||Eulogy in memory of Leopold Loew (Lipot; 1811–1875), Hungarian rabbi and scholar, the first Reform rabbi in Hungary. Loew, who was born in Czernahora, Moravia, was a descendant of Judah Loew b. Bezalel. In his childhood Loew showed talent in music; he studied in Moravian yeshivot, translated Schiller into Hebrew, and also acquired a knowledge of Italian, French, Latin, and Greek. He was ordained as a rabbi by Solomon Judah Rapoport, Aaron Chorin, and Low Schwab, later marrying Schwab's daughter. In 1840 Loew was elected rabbi of Nagykanizsa.
In 1844 he began to deliver his sermons in Hungarian. A strong advocate of Hungarian Jewish emancipation, he argued that the liberation of the Jews should not be made dependent upon abandonment or reform of their religion; in this he opposed the views of the great Hungarian liberator, Louis Kossuth. In 1846 Loew began serving as rabbi of Papa, where he was severely attacked by the Orthodox, who disapproved of his having studied at the Protestant High School and even produced false witnesses that Loew was not ritually observant. During the Hungarian revolution of 1848–49 he served as a chaplain in the army of the Hungarian revolutionaries, spurring them on with inflammatory speeches. Because of his patriotic stand he was arrested in 1849 and served three months in jail.

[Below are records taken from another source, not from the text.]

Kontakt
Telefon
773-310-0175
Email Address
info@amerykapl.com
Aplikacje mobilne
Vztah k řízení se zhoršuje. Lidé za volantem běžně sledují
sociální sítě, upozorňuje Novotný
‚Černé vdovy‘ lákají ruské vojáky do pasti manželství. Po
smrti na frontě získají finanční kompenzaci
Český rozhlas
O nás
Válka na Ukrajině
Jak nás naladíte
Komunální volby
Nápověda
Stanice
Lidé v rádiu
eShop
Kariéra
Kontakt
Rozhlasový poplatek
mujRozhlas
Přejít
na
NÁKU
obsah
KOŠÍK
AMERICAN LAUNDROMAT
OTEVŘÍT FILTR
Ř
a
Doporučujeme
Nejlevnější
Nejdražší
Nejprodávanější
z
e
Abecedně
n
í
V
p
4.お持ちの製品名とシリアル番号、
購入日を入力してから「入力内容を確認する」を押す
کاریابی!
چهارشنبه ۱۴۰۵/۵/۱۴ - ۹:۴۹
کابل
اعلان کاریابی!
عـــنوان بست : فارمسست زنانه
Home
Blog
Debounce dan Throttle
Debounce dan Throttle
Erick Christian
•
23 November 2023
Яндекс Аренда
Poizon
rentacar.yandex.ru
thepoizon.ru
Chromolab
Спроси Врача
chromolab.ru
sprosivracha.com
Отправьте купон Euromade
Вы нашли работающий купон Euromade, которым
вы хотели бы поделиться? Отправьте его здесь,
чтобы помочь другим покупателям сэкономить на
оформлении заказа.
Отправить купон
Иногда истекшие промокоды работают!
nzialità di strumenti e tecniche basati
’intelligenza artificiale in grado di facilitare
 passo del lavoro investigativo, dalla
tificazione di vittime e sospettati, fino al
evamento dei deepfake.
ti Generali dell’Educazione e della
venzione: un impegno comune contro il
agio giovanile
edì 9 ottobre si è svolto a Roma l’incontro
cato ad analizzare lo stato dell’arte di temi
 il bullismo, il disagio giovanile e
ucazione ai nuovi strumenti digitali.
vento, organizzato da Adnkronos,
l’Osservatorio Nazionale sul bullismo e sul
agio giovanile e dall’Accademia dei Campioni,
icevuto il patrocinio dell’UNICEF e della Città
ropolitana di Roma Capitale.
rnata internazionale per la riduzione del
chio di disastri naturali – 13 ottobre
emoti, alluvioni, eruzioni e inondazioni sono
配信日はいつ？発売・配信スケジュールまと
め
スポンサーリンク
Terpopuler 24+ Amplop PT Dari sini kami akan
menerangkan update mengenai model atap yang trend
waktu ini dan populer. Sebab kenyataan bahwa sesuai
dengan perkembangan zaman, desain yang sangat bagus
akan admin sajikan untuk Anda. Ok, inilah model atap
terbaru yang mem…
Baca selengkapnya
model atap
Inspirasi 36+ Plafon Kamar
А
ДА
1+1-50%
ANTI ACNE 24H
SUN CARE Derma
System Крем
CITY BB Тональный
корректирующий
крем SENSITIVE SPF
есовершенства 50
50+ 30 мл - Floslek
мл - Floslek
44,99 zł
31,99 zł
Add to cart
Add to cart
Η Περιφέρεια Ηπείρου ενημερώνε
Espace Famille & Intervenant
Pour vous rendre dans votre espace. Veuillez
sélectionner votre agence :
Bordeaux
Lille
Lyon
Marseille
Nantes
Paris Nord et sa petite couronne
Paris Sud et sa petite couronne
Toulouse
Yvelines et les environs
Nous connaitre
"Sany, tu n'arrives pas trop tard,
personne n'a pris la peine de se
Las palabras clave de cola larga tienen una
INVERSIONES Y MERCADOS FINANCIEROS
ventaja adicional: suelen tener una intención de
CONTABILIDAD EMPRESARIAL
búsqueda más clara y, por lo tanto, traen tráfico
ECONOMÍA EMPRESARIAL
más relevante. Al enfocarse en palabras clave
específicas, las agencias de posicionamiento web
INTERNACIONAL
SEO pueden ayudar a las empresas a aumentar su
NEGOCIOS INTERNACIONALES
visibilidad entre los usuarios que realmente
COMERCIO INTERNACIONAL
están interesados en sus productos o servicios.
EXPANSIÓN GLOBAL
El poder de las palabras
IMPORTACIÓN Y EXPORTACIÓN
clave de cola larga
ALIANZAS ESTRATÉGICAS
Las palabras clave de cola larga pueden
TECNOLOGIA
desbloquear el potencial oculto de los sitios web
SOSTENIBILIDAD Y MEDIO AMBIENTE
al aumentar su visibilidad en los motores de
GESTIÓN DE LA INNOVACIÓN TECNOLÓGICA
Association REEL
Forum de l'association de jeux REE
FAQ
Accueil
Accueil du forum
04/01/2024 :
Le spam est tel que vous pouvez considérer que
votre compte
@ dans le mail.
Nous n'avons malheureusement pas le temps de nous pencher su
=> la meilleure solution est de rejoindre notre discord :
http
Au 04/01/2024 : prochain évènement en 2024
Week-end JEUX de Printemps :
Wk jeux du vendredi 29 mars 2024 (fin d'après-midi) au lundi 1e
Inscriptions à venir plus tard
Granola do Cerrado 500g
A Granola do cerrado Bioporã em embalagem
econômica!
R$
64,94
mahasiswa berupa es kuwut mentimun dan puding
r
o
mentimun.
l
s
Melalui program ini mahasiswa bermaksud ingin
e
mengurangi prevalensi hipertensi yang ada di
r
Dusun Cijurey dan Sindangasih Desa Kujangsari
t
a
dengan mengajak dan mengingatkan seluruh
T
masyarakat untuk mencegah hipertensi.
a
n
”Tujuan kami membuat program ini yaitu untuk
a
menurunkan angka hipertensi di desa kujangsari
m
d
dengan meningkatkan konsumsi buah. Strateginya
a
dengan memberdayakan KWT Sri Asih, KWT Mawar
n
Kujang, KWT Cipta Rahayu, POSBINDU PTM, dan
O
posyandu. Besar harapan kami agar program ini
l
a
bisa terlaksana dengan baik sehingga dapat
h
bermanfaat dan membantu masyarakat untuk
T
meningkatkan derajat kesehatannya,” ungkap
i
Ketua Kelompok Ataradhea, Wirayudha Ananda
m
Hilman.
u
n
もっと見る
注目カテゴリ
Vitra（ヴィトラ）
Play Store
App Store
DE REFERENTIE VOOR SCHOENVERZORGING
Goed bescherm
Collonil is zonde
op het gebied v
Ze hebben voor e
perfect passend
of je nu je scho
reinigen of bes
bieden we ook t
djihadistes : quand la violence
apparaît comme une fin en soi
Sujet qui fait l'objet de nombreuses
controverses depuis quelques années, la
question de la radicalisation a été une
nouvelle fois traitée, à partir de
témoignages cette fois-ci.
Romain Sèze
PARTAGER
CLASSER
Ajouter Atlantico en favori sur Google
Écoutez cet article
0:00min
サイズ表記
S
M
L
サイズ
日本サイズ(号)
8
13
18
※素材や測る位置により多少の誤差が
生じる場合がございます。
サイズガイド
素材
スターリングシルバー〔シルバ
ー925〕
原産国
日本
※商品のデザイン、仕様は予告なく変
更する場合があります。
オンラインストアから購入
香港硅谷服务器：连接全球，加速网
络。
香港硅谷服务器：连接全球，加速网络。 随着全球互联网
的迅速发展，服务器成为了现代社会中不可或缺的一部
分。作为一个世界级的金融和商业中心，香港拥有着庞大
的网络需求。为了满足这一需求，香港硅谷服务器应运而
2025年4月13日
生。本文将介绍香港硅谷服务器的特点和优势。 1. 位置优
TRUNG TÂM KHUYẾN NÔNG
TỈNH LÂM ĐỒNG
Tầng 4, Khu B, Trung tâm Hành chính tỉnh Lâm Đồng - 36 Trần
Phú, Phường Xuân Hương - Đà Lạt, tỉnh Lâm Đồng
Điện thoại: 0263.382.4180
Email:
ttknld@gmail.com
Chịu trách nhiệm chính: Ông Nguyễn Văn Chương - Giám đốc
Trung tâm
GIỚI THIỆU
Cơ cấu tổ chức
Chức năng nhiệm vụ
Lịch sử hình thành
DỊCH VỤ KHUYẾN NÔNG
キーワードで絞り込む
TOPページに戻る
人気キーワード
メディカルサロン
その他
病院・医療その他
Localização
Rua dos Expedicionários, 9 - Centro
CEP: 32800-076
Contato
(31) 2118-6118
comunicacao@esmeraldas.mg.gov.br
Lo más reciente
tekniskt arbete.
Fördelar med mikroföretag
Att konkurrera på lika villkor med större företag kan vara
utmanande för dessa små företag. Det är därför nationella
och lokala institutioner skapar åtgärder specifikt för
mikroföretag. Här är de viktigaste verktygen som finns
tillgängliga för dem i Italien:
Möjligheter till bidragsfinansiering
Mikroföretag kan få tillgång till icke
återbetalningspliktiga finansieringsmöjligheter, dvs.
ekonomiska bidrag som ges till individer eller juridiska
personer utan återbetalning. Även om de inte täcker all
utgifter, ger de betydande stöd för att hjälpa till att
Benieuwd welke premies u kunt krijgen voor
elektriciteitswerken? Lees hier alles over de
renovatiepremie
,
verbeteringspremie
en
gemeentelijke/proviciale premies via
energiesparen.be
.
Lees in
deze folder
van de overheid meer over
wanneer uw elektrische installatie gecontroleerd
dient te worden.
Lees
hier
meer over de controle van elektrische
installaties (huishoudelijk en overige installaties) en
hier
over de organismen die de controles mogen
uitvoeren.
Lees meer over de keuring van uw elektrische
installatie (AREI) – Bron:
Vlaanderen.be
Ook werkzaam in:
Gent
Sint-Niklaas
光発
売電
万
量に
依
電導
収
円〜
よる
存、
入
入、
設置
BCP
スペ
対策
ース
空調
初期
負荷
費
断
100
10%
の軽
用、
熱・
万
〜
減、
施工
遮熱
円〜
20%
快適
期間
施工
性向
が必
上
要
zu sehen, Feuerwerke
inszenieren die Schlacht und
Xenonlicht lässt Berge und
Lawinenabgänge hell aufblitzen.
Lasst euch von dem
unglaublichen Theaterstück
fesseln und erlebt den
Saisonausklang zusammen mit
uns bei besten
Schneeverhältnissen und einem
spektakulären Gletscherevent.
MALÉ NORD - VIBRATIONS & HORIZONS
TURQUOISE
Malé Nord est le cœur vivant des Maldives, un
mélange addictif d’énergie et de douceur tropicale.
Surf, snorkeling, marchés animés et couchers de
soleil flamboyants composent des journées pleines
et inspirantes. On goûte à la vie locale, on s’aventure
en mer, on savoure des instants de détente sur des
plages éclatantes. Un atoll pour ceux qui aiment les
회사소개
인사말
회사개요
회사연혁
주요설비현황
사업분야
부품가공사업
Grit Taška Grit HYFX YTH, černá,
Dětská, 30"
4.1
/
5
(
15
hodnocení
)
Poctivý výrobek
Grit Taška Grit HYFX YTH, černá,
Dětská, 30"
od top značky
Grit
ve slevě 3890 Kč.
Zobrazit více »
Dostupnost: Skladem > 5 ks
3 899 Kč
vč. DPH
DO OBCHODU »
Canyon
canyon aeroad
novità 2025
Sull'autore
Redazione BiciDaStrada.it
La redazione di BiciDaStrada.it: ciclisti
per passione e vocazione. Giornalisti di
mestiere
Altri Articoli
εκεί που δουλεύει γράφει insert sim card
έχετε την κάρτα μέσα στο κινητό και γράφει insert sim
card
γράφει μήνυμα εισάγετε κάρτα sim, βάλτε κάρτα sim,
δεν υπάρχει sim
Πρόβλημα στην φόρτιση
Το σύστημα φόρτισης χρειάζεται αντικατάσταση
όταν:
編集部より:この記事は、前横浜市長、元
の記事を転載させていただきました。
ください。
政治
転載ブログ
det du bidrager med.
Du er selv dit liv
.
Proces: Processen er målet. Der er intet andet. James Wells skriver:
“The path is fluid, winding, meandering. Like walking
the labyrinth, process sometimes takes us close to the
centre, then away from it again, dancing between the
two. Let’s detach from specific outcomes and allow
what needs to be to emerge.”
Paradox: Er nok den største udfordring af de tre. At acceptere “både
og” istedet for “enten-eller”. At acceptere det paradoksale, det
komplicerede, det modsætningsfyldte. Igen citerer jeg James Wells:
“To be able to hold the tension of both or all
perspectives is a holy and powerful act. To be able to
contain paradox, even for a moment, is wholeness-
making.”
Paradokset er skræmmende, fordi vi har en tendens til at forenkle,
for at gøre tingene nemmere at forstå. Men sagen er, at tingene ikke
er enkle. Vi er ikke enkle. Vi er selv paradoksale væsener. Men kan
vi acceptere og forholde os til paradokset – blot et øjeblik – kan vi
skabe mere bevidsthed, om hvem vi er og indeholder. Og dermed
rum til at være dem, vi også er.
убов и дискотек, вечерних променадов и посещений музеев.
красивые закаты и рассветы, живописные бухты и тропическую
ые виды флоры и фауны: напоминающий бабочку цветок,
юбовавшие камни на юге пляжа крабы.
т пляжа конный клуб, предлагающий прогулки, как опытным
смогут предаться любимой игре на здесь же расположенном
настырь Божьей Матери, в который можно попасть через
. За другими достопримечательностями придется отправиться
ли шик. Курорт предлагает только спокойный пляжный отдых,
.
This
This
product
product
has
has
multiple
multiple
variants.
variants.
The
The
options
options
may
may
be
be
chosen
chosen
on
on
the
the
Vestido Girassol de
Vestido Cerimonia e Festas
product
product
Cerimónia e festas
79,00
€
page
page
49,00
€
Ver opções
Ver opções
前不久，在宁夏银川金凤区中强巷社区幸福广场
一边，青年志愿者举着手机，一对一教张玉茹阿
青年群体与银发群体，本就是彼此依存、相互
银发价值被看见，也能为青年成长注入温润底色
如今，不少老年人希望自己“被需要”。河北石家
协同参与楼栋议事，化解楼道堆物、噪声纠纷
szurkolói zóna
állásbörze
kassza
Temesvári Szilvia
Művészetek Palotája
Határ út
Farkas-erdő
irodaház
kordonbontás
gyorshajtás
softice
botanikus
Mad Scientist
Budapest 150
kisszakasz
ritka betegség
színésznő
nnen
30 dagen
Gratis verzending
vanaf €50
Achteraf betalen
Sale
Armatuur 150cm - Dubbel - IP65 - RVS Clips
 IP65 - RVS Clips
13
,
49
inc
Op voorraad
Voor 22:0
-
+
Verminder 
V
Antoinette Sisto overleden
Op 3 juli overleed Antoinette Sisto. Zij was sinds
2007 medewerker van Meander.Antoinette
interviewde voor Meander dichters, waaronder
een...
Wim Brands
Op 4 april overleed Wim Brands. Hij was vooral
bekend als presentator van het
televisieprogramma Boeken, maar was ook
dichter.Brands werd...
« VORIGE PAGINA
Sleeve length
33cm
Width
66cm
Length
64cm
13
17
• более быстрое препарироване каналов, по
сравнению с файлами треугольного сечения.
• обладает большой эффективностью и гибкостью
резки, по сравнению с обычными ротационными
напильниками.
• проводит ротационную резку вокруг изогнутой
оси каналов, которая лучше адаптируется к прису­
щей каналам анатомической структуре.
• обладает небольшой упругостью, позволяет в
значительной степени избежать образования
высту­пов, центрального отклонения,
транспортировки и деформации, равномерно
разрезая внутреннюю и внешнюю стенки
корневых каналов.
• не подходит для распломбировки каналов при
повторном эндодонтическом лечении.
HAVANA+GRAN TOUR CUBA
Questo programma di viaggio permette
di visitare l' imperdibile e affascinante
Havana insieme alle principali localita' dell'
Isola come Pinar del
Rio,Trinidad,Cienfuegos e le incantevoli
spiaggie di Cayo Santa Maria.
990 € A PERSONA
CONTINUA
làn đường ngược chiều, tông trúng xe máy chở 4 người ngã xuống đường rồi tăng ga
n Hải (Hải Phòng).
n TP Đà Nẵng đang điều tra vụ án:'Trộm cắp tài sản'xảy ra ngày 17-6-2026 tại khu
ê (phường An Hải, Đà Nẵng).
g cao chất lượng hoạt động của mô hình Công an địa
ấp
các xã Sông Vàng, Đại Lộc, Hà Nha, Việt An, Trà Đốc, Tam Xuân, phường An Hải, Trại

From 1850 until his death Loew served as the rabbi of Szeged. Loew was in favor of Reform but insisted that reforms be instituted within the framework of the rabbinic tradition. His viewpoint made it possible for him to participate in the rabbinical conferences in Breslau in 1845 and Leipzig in 1870. He also wrote a biography of Aaron Chorin, who had approached the cause of Reform in the same spirit. Though he did not participate in the Hungarian Jewish congress of 1868, which had been called to draw up the constitution of Hungarian Jewry and at which Hungarian Jewry was divided into two camps - Reform and Orthodox - he expressed his views on the issues in his Die Juedischen Wirren in Ungarn (1868). The medieval form of the Jewish oath was abolished in Hungary on the basis of a lecture he delivered at the Hungarian Academy of Sciences, A zsid\ eske (1868). He was first to suggest a Hungarian translation of the Bible for Jews, and published the Book of Joel in the translation of I. Bleuer (in Magyar Zsinagoga, 1, 1847). Loew served as the editor of the periodical Ben-Chananja from 1858 to 1867. He was the first to deal with the history of Hungarian Jewry; among his works are "Schicksale und Bestrebungen der Juden in Ungarn" and "Kalender und Jahrbuch fuer Israeliten" both in Jahrbuch des deutschen Elementes in Ungarn (1846/7) and Zur neueren Geschichte der Juden in Ungarn (1874). He contributed such pioneering works in the study of Jewish antiquities and folklore as Ha-Mafte'ah (1855), Beitraege zur juedischen Alterthumskunde, I: Graphische Requisiten und Erzeugnisse bei den Juden (2 vols., 1870 71), and Lebensalter in der juedischen Literatur (1875). His collected writings were edited by his son and successor, Immanuel Loew, under the title Gesammelte Schriften (5 vols. 1889–1900).